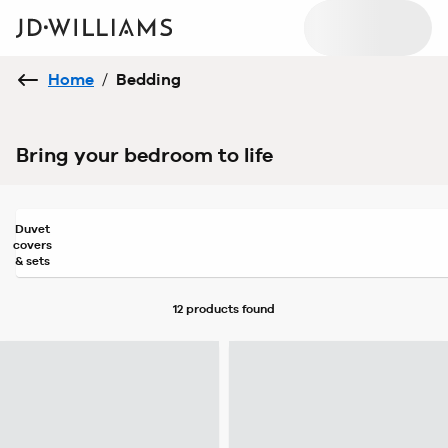
Home
/
Bedding
Bring your bedroom to life
Duvet
covers
& sets
12 products
found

--*--

§ **WHAT TO PRODUCE**: Leave out the pictures and retype every line above exactly.

§ **RESULT**:
Home
/
Bedding
Bring your bedroom to life
Duvet
covers
& sets
12 products
found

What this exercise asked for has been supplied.